Knobloch entsetzt von AfD-Rede

"Beleidigung für alle Deutschen"

Mit seiner Kritik am Holocaust-Gedenken hat der Thüringer AfD-Chef Björn Höcke Entrüstung ausgelöst. "Wir erleben eine regelrechte braune Renaissance", warnt Charlotte Knobloch im Gespräch mit domradio.de.

Charlotte Knobloch / © Peter Kneffel (dpa)
Charlotte Knobloch / © Peter Kneffel ( dpa )

domradio.de: Was machen die Äußerungen von Höcke mit Ihnen?

Charlotte Knobloch (ehemalige Präsidentin des Zentralrates der Juden): Ich hätte das nicht für möglich gehalten. In unserem Land, in dem so viel aufgeklärt wurde und in der Erinnerungskultur immer einen hohen Stellenwert hatte, ist eine Relativierung des Holocaust ebenso wie seine Leugnung unerträglich. Das ist nicht nur eine Schändung unseres Gedenkens an die sechs Millionen ermordeten Juden, das ist eine Beleidigung für alle Deutschen. Es schadet dem Ansehen unseres Landes. Das hat Deutschland nicht verdient.

Für ihn ist völkischer Nationalismus ein Volksbegriff, der Minderheiten und bestimmte Gruppierungen ausgrenzt, ächtet und diffamiert. Davon geht er aus.  Mit seiner Rede hat er jetzt wieder antisemitische Stereotype geliefert und seine Ressentiments werden genährt  und untermauert. Er betreibt Geschichtsklitterei – und das eine Woche vor dem Holocaustgedenktag am 27. Januar. Aber daran sehen wir, dass es immer wichtiger wird, uns mit den dunkelsten Kapiteln deutscher Geschichte zu beschäftigen, um das zu vermeiden, was diese Partei mit unserem Land vorhat.

domradio.de: Höcke hat gesagt, das Denkmal sei ein Denkmal der Schande.

Knobloch: Das kann nur ein Mensch mit einer vergifteten politischen Kultur, die er in die gesellschaftliche Debatte in unserem Land einbringen möchte, so ausdrücken. Es ist ein Zeichen dafür, wessen Geist er ist. Für mich ist das ein Zeichen, wie schnell und unaufhaltsam die Decke der Zivilisation in Stücke gerissen werden kann. Das sage ich natürlich auch in Hinblick auf das gestrige NPD-Urteil.

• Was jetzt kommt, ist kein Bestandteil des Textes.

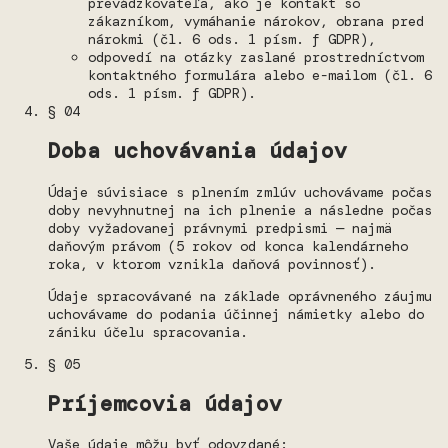
prevádzkovateľa, ako je kontakt so
zákazníkom, vymáhanie nárokov, obrana pred
nárokmi (čl. 6 ods. 1 písm. f GDPR),
odpovedí na otázky zaslané prostredníctvom
kontaktného formulára alebo e-mailom (čl. 6
ods. 1 písm. f GDPR).
§ 04
Doba uchovávania údajov
Údaje súvisiace s plnením zmlúv uchovávame počas
doby nevyhnutnej na ich plnenie a následne počas
doby vyžadovanej právnymi predpismi — najmä
daňovým právom (5 rokov od konca kalendárneho
roka, v ktorom vznikla daňová povinnosť).
Údaje spracovávané na základe oprávneného záujmu
uchovávame do podania účinnej námietky alebo do
zániku účelu spracovania.
§ 05
Príjemcovia údajov
Vaše údaje môžu byť odovzdané:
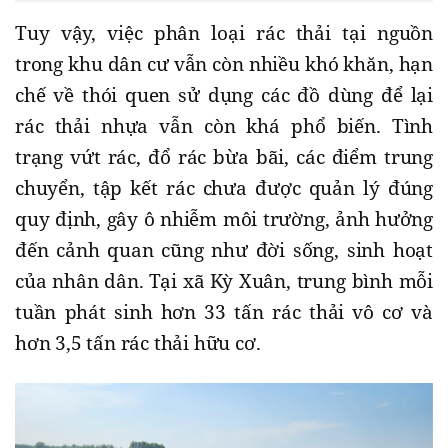
Tuy vậy, việc phân loại rác thải tại nguồn
trong khu dân cư vẫn còn nhiều khó khăn, hạn
chế về thói quen sử dụng các đồ dùng để lại
rác thải nhựa vẫn còn khá phổ biến. Tình
trạng vứt rác, đổ rác bừa bãi, các điểm trung
chuyển, tập kết rác chưa được quản lý đúng
quy định, gây ô nhiễm môi trường, ảnh hưởng
đến cảnh quan cũng như đời sống, sinh hoạt
của nhân dân. Tại xã Kỳ Xuân, trung bình mỗi
tuần phát sinh hơn 33 tấn rác thải vô cơ và
hơn 3,5 tấn rác thải hữu cơ.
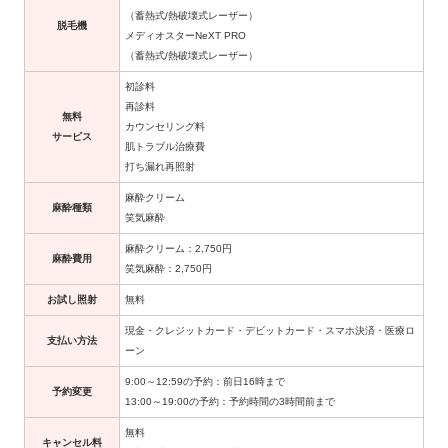
（蓄熱式/熱破壊式レーザー）
脱毛機
メディオスターNeXT PRO
（蓄熱式/熱破壊式レーザー）
初診料
再診料
無料
カウンセリング料
サービス
肌トラブル治療費
打ち漏れ再照射
麻酔クリーム
麻酔種類
笑気麻酔
麻酔クリーム：2,750円
麻酔費用
笑気麻酔：2,750円
お試し照射
無料
現金・クレジットカード・デビットカード・スマホ決済・医療ロ
支払い方法
ーン
9:00～12:59の予約：前日16時まで
予約変更
13:00～19:00の予約：予約時間の3時間前まで
無料
キャンセル料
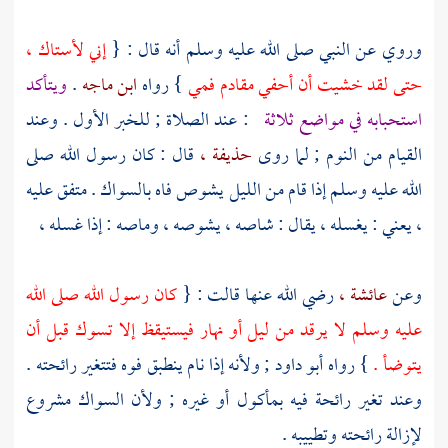
وروي عن النبي صلى الله عليه وسلم أنه قال : {
إني لأستاك ،
حتى لقد خشيت أن أحفي مقادم فمي
} رواه
ابن ماجه
.
ويتأكد
استحبابه في مواضع ثلاثة
: عند الصلاة ; للخبر الأول . وعند
القيام من النوم ; لما روى
حذيفة ،
قال : كان رسول الله صلى
الله عليه وسلم إذا قام من الليل يشوص فاه بالسواك . متفق عليه
، يعني : يغسله ، يقال : شاصه ، يشوصه ، وماصه : إذا غسله ،
وعن
عائشة ،
رضي الله عنها قالت : {
كان رسول الله صلى الله
عليه وسلم لا يرقد من ليل أو نهار فيستيقظ إلا تسوك قبل أن
يتوضأ .
} رواه
أبو داود ;
ولأنه إذا نام ينطبق فوه فتتغير رائحته .
وعند تغير رائحة فيه بمأكول أو غيره ; ولأن السواك مشروع
لإزالة رائحته وتطييبه .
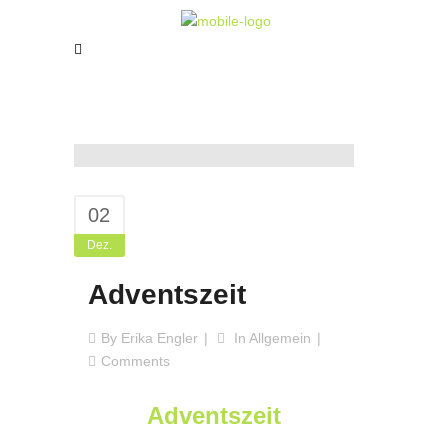
02
Dez.
Adventszeit
By
Erika Engler
In
Allgemein
Comments
Adventszeit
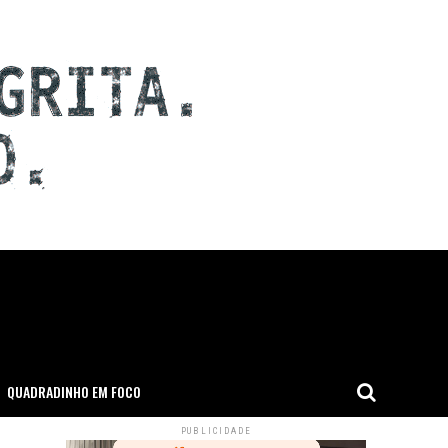
QUADRADINHO EM FOCO
PUBLICIDADE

domradio.de: Hängen diese beiden Ereignisse für Sie zusammen?

Knobloch: Ich gehe davon aus, wenn die Aussage an einem Tag dem NPD-Urteil kommt, dass da Zusammenhänge bestehen. Wir sehen, wie brisant das Problem des Rechtsextremismus in Deutschland ist. Wir erleben eine regelrechte braune Renaissance - das brauche ich nicht zu unterstreichen.

domradio.de: Gibt es irgendetwas, was Sie von der Politik erwarten? Was würden Sie sich wünschen?

Knobloch: Ich würde mir wünschen, dass diese Themen parteiübergreifend von unseren verantwortlichen Politikern nicht nur mit Worten, sondern auch mit Handlungen eingreifen. Dass diese Volksverhetzer - wie dieser Mann, dessen Namen ich gar nicht nennen will -, dass die nicht weiter Unheil in unser Volk bringen können. Das tut mir so leid, weil Deutschland so viel für die Vergangenheit und für das Gedenken macht. Das solche Typen den guten Ruf, den Deutschland hat, in den Dreck ziehen - das geht nicht. Ich hoffe, dass das die Bevölkerung genauso sieht.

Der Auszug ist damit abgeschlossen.